### [Problem statement]
Scan the listing below for the string "camion" and copy each line where it turns up.

### [Data supplied]
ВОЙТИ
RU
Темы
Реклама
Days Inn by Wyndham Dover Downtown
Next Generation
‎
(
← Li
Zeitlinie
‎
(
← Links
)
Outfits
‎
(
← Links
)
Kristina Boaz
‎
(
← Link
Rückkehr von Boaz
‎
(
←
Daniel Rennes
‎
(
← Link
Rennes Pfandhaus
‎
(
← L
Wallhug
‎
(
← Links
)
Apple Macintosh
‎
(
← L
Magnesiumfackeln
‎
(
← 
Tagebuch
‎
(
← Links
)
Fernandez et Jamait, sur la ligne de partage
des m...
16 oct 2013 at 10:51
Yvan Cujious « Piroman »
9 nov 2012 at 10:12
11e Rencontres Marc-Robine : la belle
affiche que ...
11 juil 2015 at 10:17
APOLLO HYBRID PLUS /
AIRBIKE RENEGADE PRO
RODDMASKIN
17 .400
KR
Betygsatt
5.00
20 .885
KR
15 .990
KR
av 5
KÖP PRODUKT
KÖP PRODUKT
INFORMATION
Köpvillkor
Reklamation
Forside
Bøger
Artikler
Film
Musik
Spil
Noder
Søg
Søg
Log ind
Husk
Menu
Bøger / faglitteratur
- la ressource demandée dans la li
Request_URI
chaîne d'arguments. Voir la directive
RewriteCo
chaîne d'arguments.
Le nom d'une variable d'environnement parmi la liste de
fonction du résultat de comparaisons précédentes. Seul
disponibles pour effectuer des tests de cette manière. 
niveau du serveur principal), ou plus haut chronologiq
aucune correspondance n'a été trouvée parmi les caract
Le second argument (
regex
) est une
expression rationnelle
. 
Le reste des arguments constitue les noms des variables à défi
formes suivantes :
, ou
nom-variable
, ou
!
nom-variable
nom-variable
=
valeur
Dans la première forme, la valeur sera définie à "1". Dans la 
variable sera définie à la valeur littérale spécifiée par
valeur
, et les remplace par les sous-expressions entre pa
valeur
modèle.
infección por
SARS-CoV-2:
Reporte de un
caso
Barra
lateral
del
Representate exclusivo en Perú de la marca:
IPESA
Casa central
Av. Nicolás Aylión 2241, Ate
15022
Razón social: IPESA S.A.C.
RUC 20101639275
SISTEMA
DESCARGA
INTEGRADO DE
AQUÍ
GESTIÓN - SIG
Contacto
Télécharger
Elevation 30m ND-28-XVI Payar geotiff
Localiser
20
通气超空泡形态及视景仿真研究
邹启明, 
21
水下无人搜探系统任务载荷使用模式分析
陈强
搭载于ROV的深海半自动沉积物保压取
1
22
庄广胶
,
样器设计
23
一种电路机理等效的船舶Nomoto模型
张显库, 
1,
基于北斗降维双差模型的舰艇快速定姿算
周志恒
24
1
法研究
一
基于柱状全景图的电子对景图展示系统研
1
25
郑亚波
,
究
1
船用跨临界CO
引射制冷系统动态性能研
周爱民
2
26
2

---

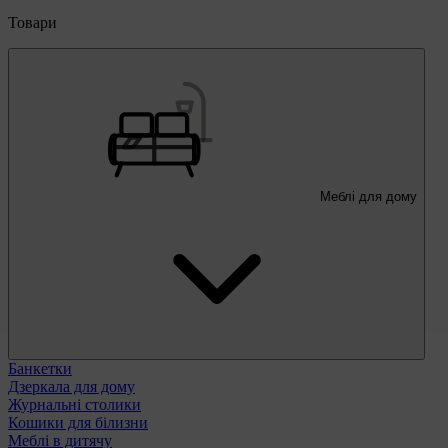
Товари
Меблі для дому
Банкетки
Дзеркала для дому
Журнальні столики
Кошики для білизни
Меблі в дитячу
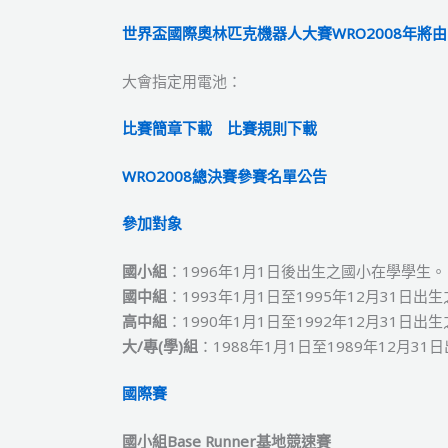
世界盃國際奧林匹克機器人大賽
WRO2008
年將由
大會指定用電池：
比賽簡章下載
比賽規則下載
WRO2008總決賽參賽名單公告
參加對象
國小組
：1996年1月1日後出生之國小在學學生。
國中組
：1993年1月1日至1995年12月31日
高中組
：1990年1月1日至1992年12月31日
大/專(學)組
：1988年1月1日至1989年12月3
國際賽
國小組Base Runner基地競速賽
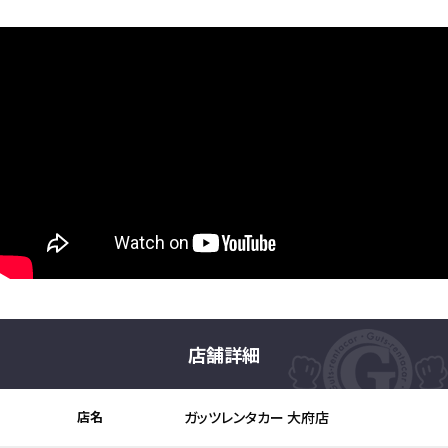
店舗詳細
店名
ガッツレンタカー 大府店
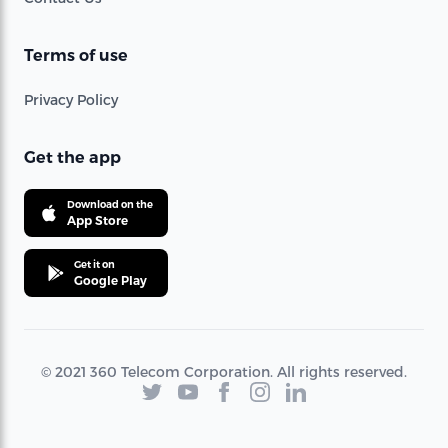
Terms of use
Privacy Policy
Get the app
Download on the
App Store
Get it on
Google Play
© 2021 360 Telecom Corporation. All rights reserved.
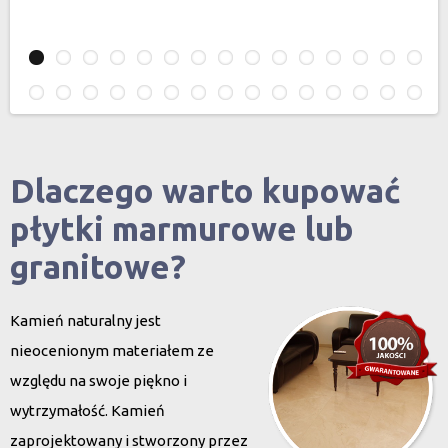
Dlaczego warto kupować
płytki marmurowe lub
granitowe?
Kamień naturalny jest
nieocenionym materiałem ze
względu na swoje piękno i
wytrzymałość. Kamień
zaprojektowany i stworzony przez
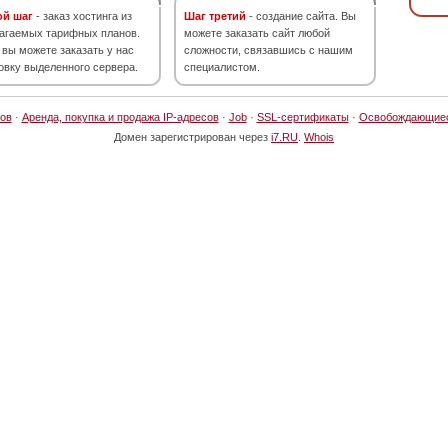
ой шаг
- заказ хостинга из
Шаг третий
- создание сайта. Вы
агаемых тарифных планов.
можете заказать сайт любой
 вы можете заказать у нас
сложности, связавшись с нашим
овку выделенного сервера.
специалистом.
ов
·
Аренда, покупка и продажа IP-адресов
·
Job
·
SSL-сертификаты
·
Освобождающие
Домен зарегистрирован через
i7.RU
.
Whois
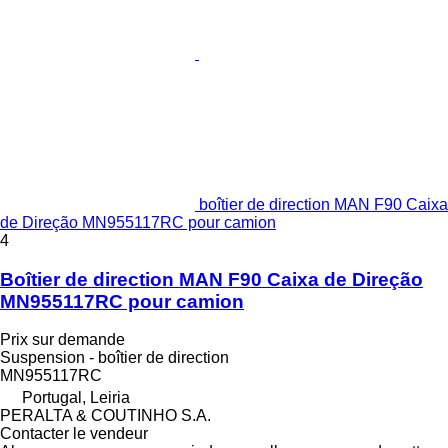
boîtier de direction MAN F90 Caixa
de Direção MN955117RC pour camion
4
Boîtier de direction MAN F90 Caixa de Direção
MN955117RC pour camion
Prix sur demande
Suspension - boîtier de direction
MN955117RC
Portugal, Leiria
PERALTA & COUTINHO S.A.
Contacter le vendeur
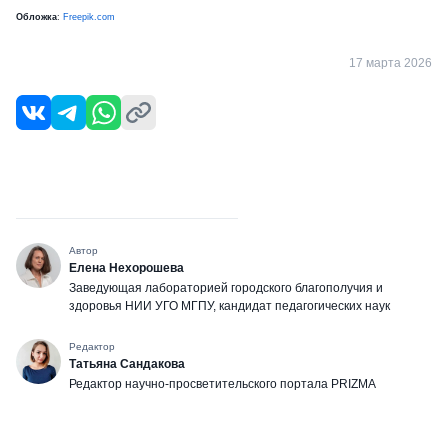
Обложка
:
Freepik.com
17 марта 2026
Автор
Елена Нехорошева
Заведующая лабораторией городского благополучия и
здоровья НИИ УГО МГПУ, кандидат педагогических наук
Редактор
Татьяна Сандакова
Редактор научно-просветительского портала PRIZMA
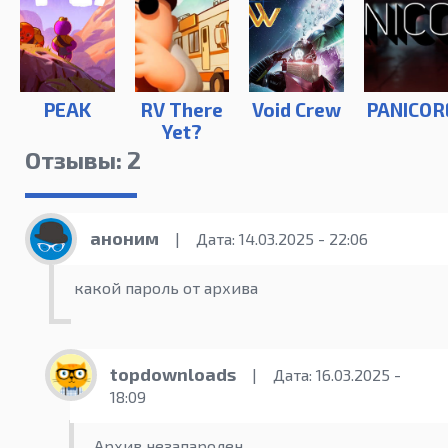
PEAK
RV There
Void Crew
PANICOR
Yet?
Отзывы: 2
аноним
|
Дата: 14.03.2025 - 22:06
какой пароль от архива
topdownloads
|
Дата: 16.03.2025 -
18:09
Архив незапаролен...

### [Finished task]
de Direção MN955117RC pour camion
MN955117RC pour camion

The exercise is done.